Your task:
I would like you to output every record below exactly, apart from the pictures.

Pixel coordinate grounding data
◆ ◆ ◆ ◆ ◆ ◆ ◆
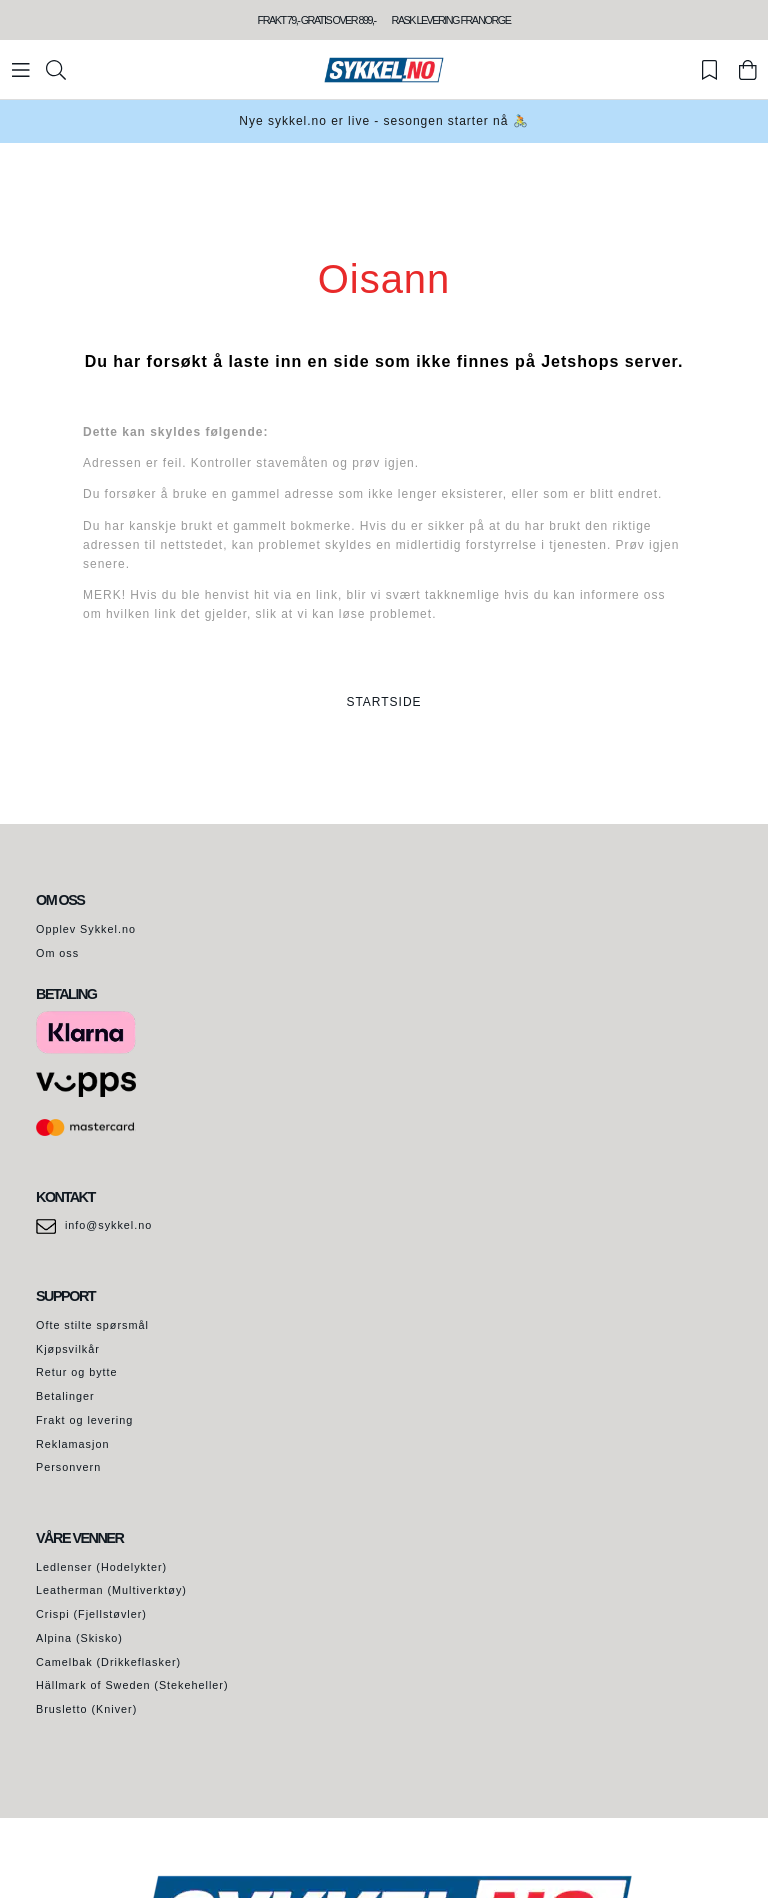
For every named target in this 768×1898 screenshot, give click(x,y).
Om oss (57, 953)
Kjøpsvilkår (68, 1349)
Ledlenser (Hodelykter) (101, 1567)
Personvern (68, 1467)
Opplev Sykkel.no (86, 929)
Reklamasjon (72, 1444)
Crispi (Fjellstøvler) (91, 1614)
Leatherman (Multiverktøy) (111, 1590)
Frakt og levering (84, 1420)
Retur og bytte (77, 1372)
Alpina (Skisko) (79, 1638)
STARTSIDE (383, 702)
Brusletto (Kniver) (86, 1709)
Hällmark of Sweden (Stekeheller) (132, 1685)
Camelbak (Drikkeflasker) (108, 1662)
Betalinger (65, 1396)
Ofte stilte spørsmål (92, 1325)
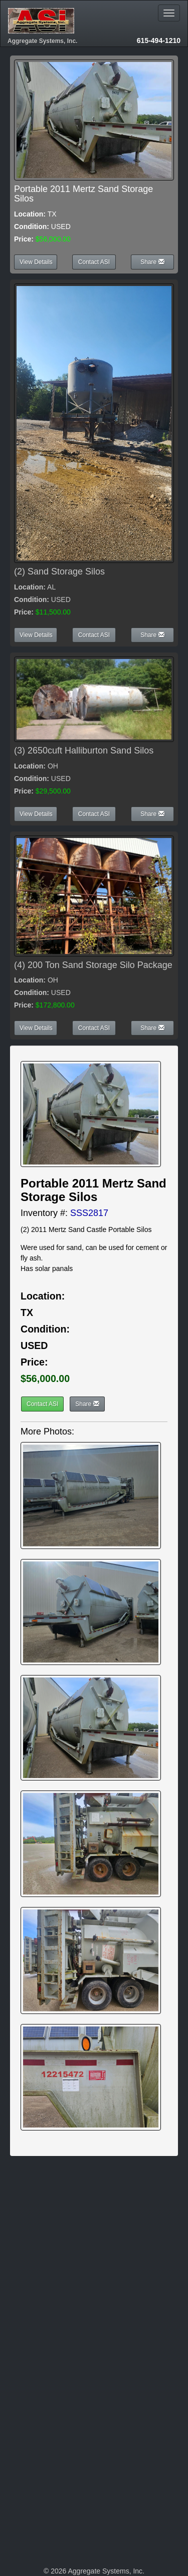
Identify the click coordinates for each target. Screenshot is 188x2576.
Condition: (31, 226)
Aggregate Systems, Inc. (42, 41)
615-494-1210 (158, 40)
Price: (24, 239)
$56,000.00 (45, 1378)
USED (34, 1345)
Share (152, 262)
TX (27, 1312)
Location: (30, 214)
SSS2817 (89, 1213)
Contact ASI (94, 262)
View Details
◆ ◆ ◆ ◆ ◆ ◆ ◆
Solution to the problem:
For every named target in this 768×1898 screenshot, give click(x,y).
Om oss (57, 953)
Kjøpsvilkår (68, 1349)
Ledlenser (Hodelykter) (101, 1567)
Personvern (68, 1467)
Opplev Sykkel.no (86, 929)
Reklamasjon (72, 1444)
Crispi (Fjellstøvler) (91, 1614)
Leatherman (Multiverktøy) (111, 1590)
Frakt og levering (84, 1420)
Retur og bytte (77, 1372)
Alpina (Skisko) (79, 1638)
STARTSIDE (383, 702)
Brusletto (Kniver) (86, 1709)
Hällmark of Sweden (Stekeheller) (132, 1685)
Camelbak (Drikkeflasker) (108, 1662)
Betalinger (65, 1396)
Ofte stilte spørsmål (92, 1325)
Identify the click coordinates for each target. Screenshot is 188x2576.
Condition: (31, 226)
Aggregate Systems, Inc. (42, 41)
615-494-1210 (158, 40)
Price: (24, 239)
$56,000.00 (45, 1378)
USED (34, 1345)
Share (152, 262)
TX (27, 1312)
Location: (30, 214)
SSS2817 (89, 1213)
Contact ASI (94, 262)
View Details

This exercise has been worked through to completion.